What lines of the data include the string "milli"? Copy them all.

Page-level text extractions
--------------------

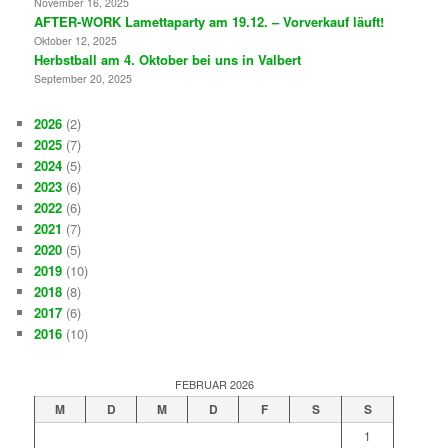
November 16, 2025
AFTER-WORK Lamettaparty am 19.12. – Vorverkauf läuft!
Oktober 12, 2025
Herbstball am 4. Oktober bei uns in Valbert
September 20, 2025
2026
(2)
2025
(7)
2024
(5)
2023
(6)
2022
(6)
2021
(7)
2020
(5)
2019
(10)
2018
(8)
2017
(6)
2016
(10)
FEBRUAR 2026
M
D
M
D
F
S
S
1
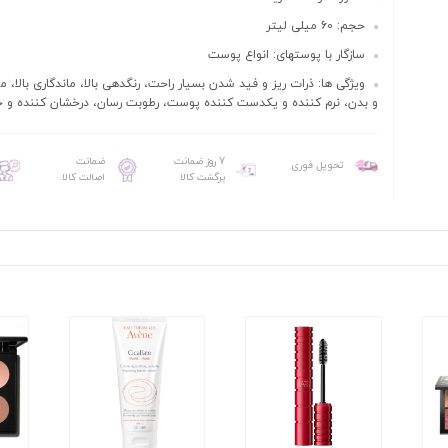
حجم: 60 میلی لیتر
سازگار با پوستهای: انواع پوست
ویژگی ها: ذرات ریز و فید شدن بسیار راحت، رنگدهی بالا، ماندگاری بالا،
و بدن، نرم کننده و یکدست کننده پوست، رطوبت رسان، درخشان کننده و 
7 روز ضمانت
ضمانت
تحویل فوری
برگشت کالا
اصالت کالا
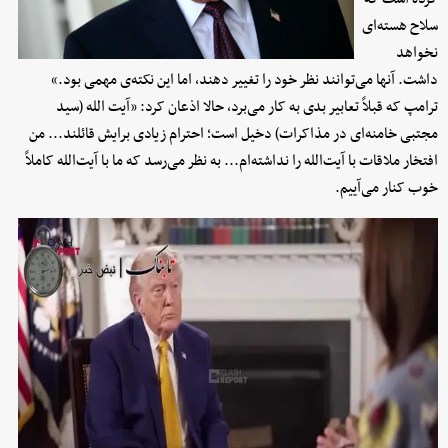
سلاح هسته‌ای
نخواهد
داشت. آنها می‌توانند نظر خود را تغییر دهند، اما این نکته‌ی مهمی بود.»
ترامپ که قبلاً تعابیر بدی به کار می‌برد، حالا اذعان کرد: «آیت الله (سید
مجتبی خامنه‌ای در مذاکرات) دخیل است؛ احترام زیادی برایش قائلند... من
افتخار ملاقات با آیت‌الله را نداشته‌ام... به نظر می‌رسد که ما با آیت‌الله کاملاً
خوب کنار می‌آییم.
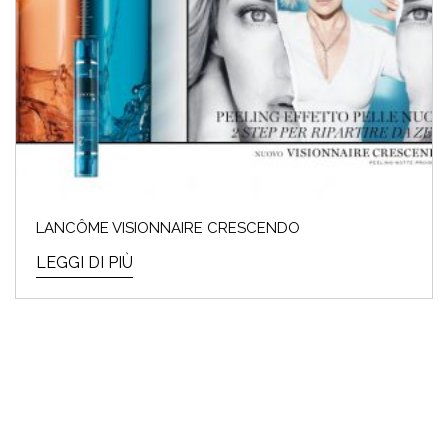
LANCÔME VISIONNAIRE CRESCENDO
LEGGI DI PIÙ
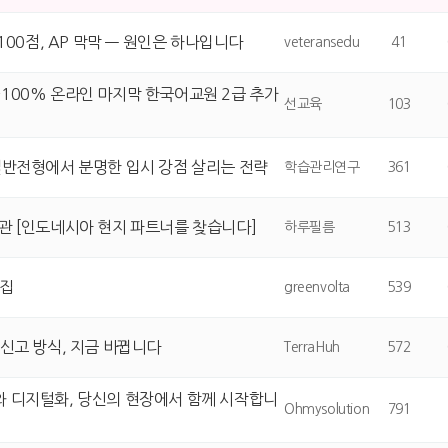
 100점, AP 막막 — 원인은 하나입니다
veteransedu
41
100% 온라인 마지막 한국어교원 2급 추가
선교육
103
일반전형에서 분명한 입시 강점 살리는 전략
학습관리연구
361
관 [인도네시아 현지 파트너를 찾습니다]
하루필름
513
모집
greenvolta
539
 신고 방식, 지금 바뀝니다
TerraHuh
572
 디지털화, 당신의 현장에서 함께 시작합니
Ohmysolution
791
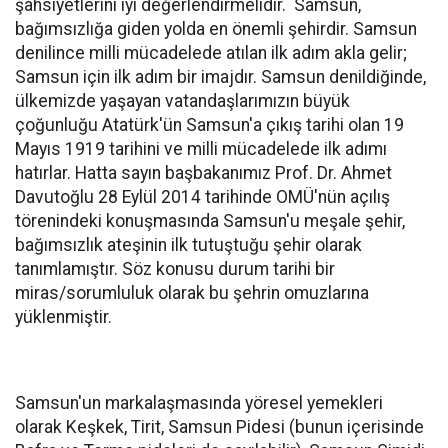
şahsiyetlerini iyi değerlendirmelidir. Samsun,
bağımsızlığa giden yolda en önemli şehirdir. Samsun
denilince milli mücadelede atılan ilk adım akla gelir;
Samsun için ilk adım bir imajdır. Samsun denildiğinde,
ülkemizde yaşayan vatandaşlarımızın büyük
çoğunluğu Atatürk'ün Samsun'a çıkış tarihi olan 19
Mayıs 1919 tarihini ve milli mücadelede ilk adımı
hatırlar. Hatta sayın başbakanımız Prof. Dr. Ahmet
Davutoğlu 28 Eylül 2014 tarihinde OMÜ'nün açılış
törenindeki konuşmasında Samsun'u meşale şehir,
bağımsızlık ateşinin ilk tutuştuğu şehir olarak
tanımlamıştır. Söz konusu durum tarihi bir
miras/sorumluluk olarak bu şehrin omuzlarına
yüklenmiştir.
Samsun'un markalaşmasında yöresel yemekleri
olarak Keşkek, Tirit, Samsun Pidesi (bunun içerisinde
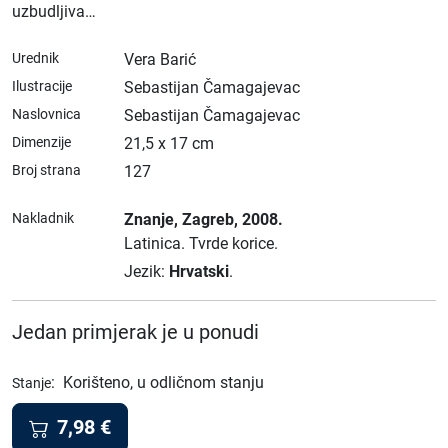
uzbudljiva…
Urednik
Vera Barić
Ilustracije
Sebastijan Čamagajevac
Naslovnica
Sebastijan Čamagajevac
Dimenzije
21,5 x 17 cm
Broj strana
127
Nakladnik
Znanje
, Zagreb
, 2008.
Latinica.
Tvrde korice.
Jezik:
Hrvatski
.
Jedan primjerak je u ponudi
:
Korišteno, u odličnom stanju
Stanje
7,98
€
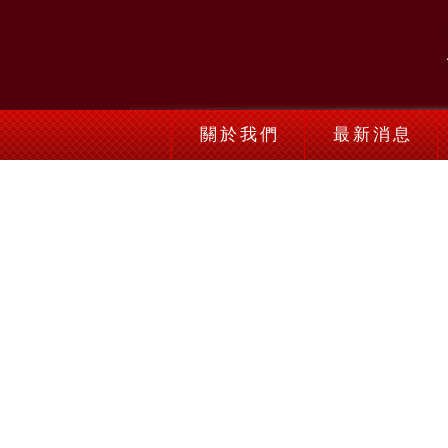
關於我們
最新消息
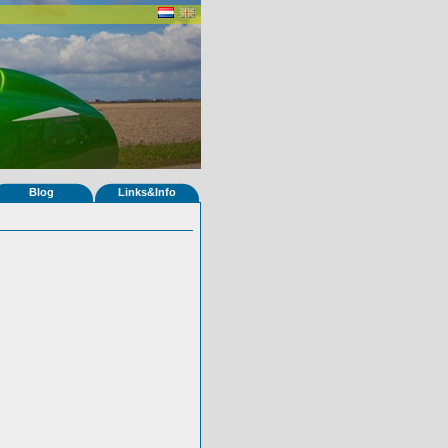
Blog
Links&Info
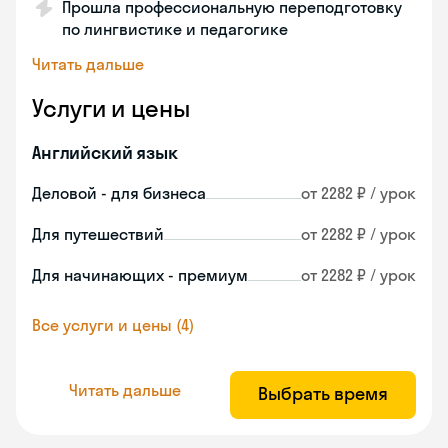
Прошла профессиональную переподготовку
по лингвистике и педагогике
Читать дальше
Услуги и цены
Английский язык
Деловой - для бизнеса
от 2282 ₽ / урок
Для путешествий
от 2282 ₽ / урок
Для начинающих - премиум
от 2282 ₽ / урок
Все услуги и цены (4)
Читать дальше
Выбрать время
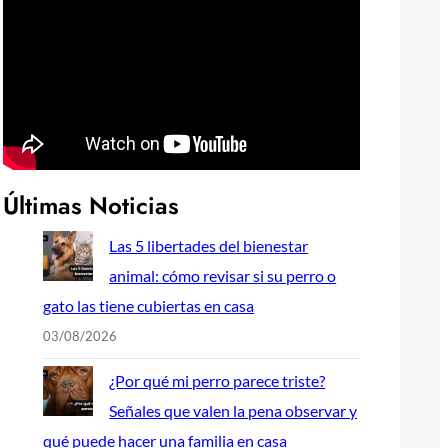
Últimas Noticias
Las 5 libertades del bienestar
animal: cómo revisar si su perro o
gato las tiene cubiertas en casa
03/08/2026
¿Por qué mi perro parece triste?
Señales que valen la pena observar y
qué puede hacer una familia en casa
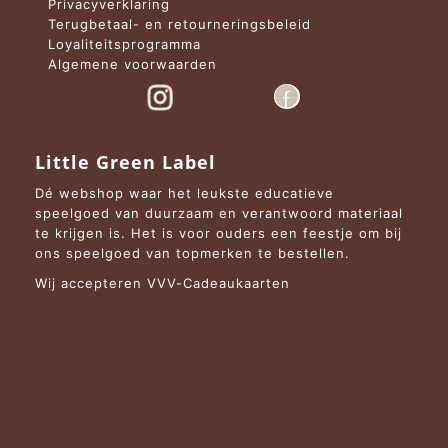
Privacyverklaring
Terugbetaal- en retourneringsbeleid
Loyaliteitsprogramma
Algemene voorwaarden
Little Green Label
Dé webshop waar het leukste educatieve
speelgoed van duurzaam en verantwoord materiaal
te krijgen is. Het is voor ouders een feestje om bij
ons speelgoed van topmerken te bestellen.
Wij accepteren VVV-Cadeaukaarten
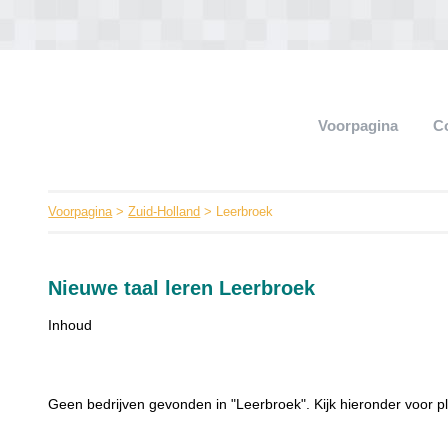
Voorpagina
C
Voorpagina
>
Zuid-Holland
> Leerbroek
Nieuwe taal leren Leerbroek
Inhoud
Geen bedrijven gevonden in "Leerbroek". Kijk hieronder voor pl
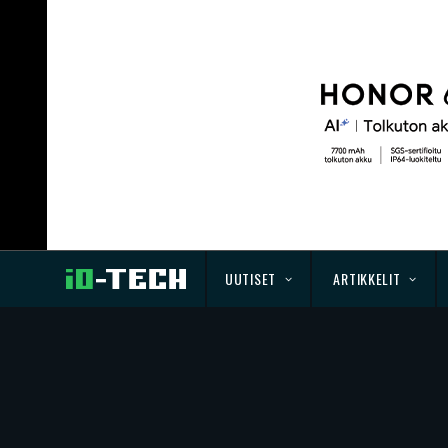
UUTISET
ARTIKKELIT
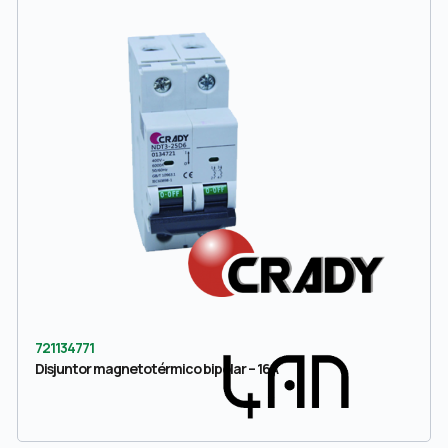
721134771
Disjuntor magnetotérmico bipolar – 16A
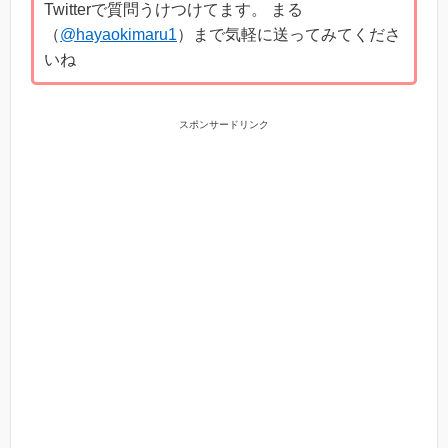
Twitterで質問うけつけてます。 まる
（
@hayaokimaru1
）まで気軽に送ってみてくださ
いね
スポンサードリンク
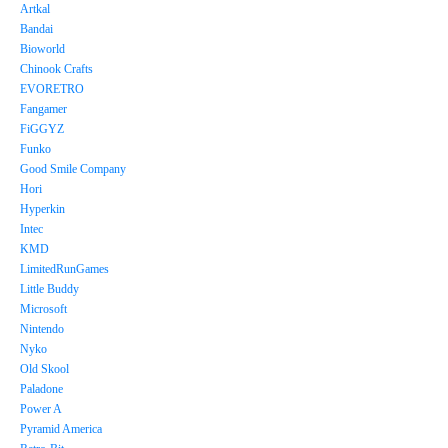
Artkal
Bandai
Bioworld
Chinook Crafts
EVORETRO
Fangamer
FiGGYZ
Funko
Good Smile Company
Hori
Hyperkin
Intec
KMD
LimitedRunGames
Little Buddy
Microsoft
Nintendo
Nyko
Old Skool
Paladone
Power A
Pyramid America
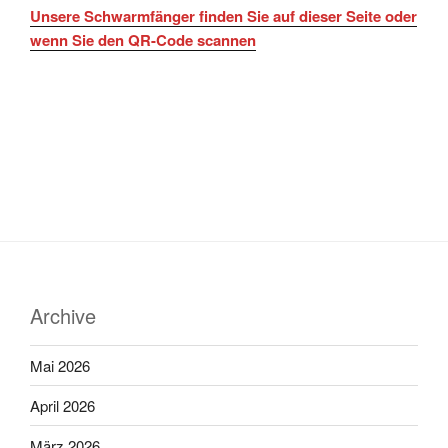
Unsere Schwarmfänger finden Sie auf dieser Seite oder
wenn Sie den QR-Code scannen
Archive
Mai 2026
April 2026
März 2026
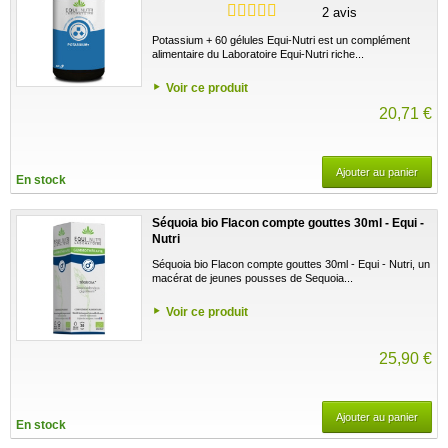
2 avis
Potassium + 60 gélules Equi-Nutri est un complément
alimentaire du Laboratoire Equi-Nutri riche...
Voir ce produit
20,71 €
Ajouter au panier
En stock
Séquoia bio Flacon compte gouttes 30ml - Equi -
Nutri
Séquoia bio Flacon compte gouttes 30ml - Equi - Nutri, un
macérat de jeunes pousses de Sequoia...
Voir ce produit
25,90 €
Ajouter au panier
En stock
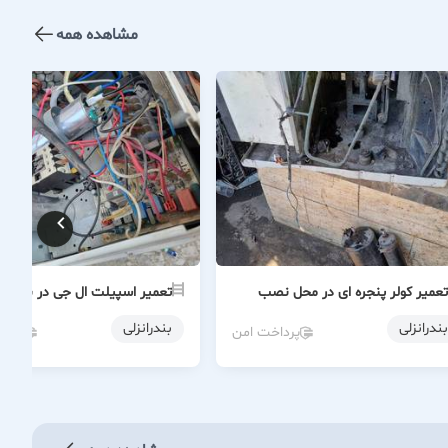
مشاهده همه
تعمیر کولر پنجره ای در محل نصب
تعمیر اسپیلت ال جی در بندرانز
بندرانزلی
بندرانزلی
پرداخت امن
پردا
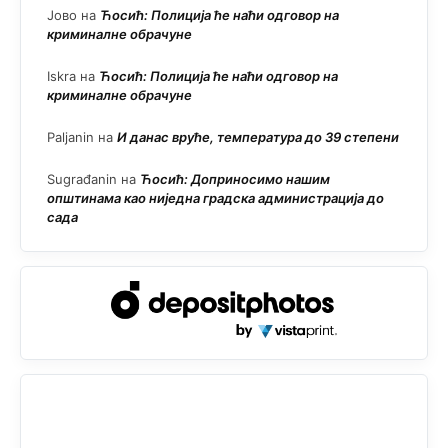
Јово
на
Ћосић: Полиција ће наћи одговор на
криминалне обрачуне
Iskra
на
Ћосић: Полиција ће наћи одговор на
криминалне обрачуне
Paljanin
на
И данас вруће, температура до 39 степени
Sugrađanin
на
Ћосић: Доприносимо нашим
општинама као ниједна градска администрација до
сада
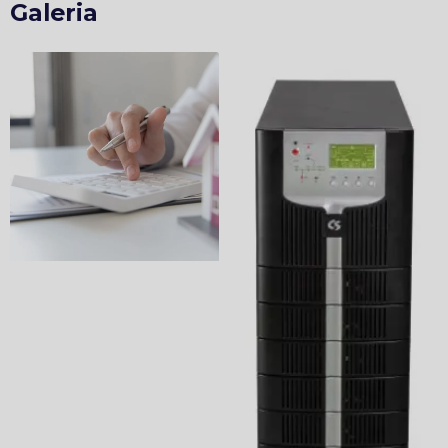
Galeria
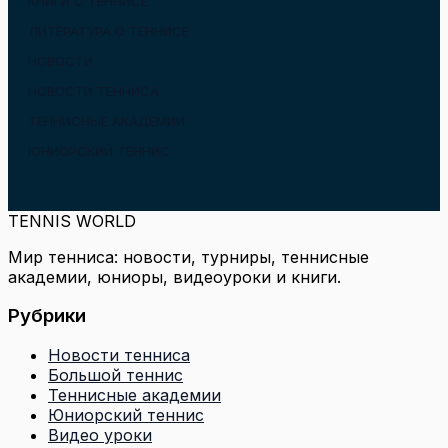
КНИГИ О ТЕННИСЕ
ЛИТЕРАТУРА О ТЕННИСЕ
НОВОСТИ
НОВОСТИ ТЕННИСА
ТЕННИСНЫЕ АКАДЕМИИ
ЮНИОРСКИЙ ТЕННИС
TENNIS WORLD
Мир тенниса: новости, турниры, теннисные
академии, юниоры, видеоуроки и книги.
Рубрики
Новости тенниса
Большой теннис
Теннисные академии
Юниорский теннис
Видео уроки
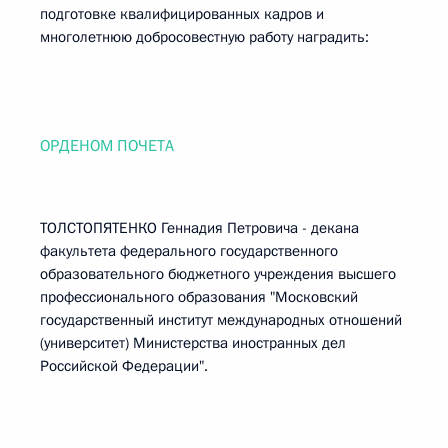
подготовке квалифицированных кадров и
многолетнюю добросовестную работу наградить:
ОРДЕНОМ ПОЧЕТА
ТОЛСТОПЯТЕНКО Геннадия Петровича - декана
факультета федерального государственного
образовательного бюджетного учреждения высшего
профессионального образования "Московский
государственный институт международных отношений
(университет) Министерства иностранных дел
Российской Федерации".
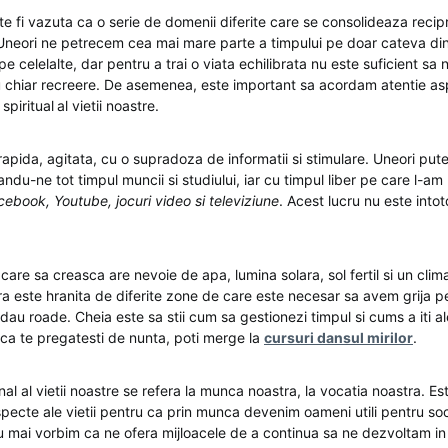
te fi vazuta ca o serie de domenii diferite care se consolideaza recip
. Uneori ne petrecem cea mai mare parte a timpului pe doar cateva din
e celelalte, dar pentru a trai o viata echilibrata nu este suficient s
 chiar recreere. De asemenea, este important sa acordam atentie asp
 spiritual
al vietii noastre.
rapida, agitata, cu o supradoza de informatii si stimulare. Uneori pute
du-ne tot timpul muncii si studiului, iar cu timpul liber pe care l-a
ebook, Youtube, jocuri video si televiziune
. Acest lucru nu este into
are sa creasca are nevoie de apa, lumina solara, sol fertil si un clim
tra este hranita de diferite zone de care este necesar sa avem grija p
 dau roade. Cheia este sa stii cum sa gestionezi timpul si cums a iti aleg
a te pregatesti de nunta, poti merge la
c
ursuri dansul mirilor
.
al al vietii noastre se refera la munca noastra, la vocatia noastra. Es
pecte ale vietii pentru ca prin munca devenim oameni utili pentru soc
nu mai vorbim ca ne ofera mijloacele de a continua sa ne dezvoltam in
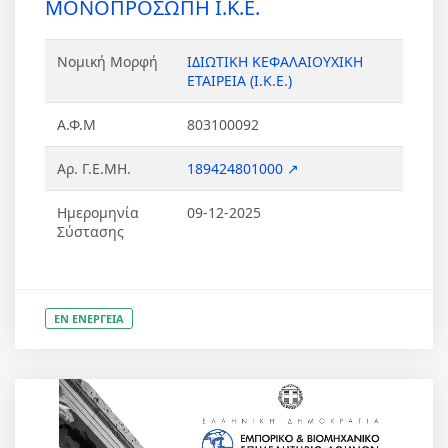
ΜΟΝΟΠΡΟΣΩΠΗ Ι.Κ.Ε.
Νομική Μορφή
ΙΔΙΩΤΙΚΗ ΚΕΦΑΛΑΙΟΥΧΙΚΗ
ΕΤΑΙΡΕΙΑ (Ι.Κ.Ε.)
Α.Φ.Μ
803100092
Αρ. Γ.Ε.ΜΗ.
189424801000 ↗
Ημερομηνία
09-12-2025
Σύστασης
ΕΝ ΕΝΕΡΓΕΙΑ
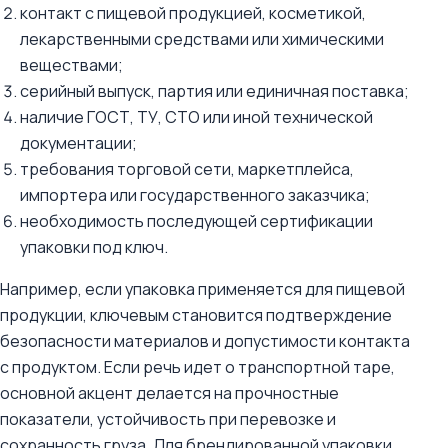
контакт с пищевой продукцией, косметикой,
лекарственными средствами или химическими
веществами;
серийный выпуск, партия или единичная поставка;
наличие ГОСТ, ТУ, СТО или иной технической
документации;
требования торговой сети, маркетплейса,
импортера или государственного заказчика;
необходимость последующей сертификации
упаковки под ключ.
Например, если упаковка применяется для пищевой
продукции, ключевым становится подтверждение
безопасности материалов и допустимости контакта
с продуктом. Если речь идет о транспортной таре,
основной акцент делается на прочностные
показатели, устойчивость при перевозке и
сохранность груза. Для брендированной упаковки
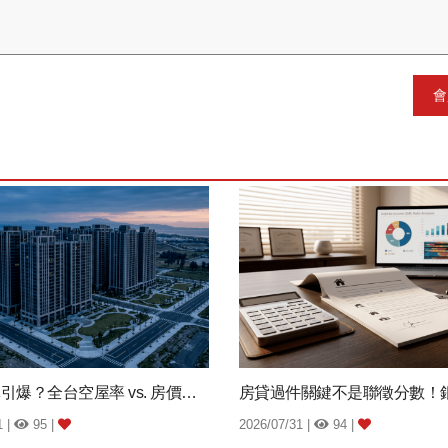
會
空屋炸彈引爆？全台空屋率 vs. 房價跌幅...
1 |
95 |
2026/07/31 |
94 |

--------------------

_Worked solution_:
denilince milli mücadelede atılan ilk adım akla gelir;
Mayıs 1919 tarihini ve milli mücadelede ilk adımı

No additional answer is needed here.